··· Records for the task

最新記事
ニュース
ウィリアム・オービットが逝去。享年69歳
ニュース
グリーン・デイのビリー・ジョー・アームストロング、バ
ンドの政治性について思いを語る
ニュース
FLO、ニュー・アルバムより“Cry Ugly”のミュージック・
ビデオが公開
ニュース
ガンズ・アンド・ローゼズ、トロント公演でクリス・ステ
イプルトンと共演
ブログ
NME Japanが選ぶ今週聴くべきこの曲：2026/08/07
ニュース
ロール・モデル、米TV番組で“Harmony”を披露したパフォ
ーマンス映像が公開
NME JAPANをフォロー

······

Goal of the exercise —
Each entry in the data must be copied exactly.

Solution to the exercise —
最新記事
ニュース
ウィリアム・オービットが逝去。享年69歳
ニュース
グリーン・デイのビリー・ジョー・アームストロング、バ
ンドの政治性について思いを語る
ニュース
FLO、ニュー・アルバムより“Cry Ugly”のミュージック・
ビデオが公開
ニュース
ガンズ・アンド・ローゼズ、トロント公演でクリス・ステ
イプルトンと共演
ブログ
NME Japanが選ぶ今週聴くべきこの曲：2026/08/07
ニュース
ロール・モデル、米TV番組で“Harmony”を披露したパフォ
ーマンス映像が公開
NME JAPANをフォロー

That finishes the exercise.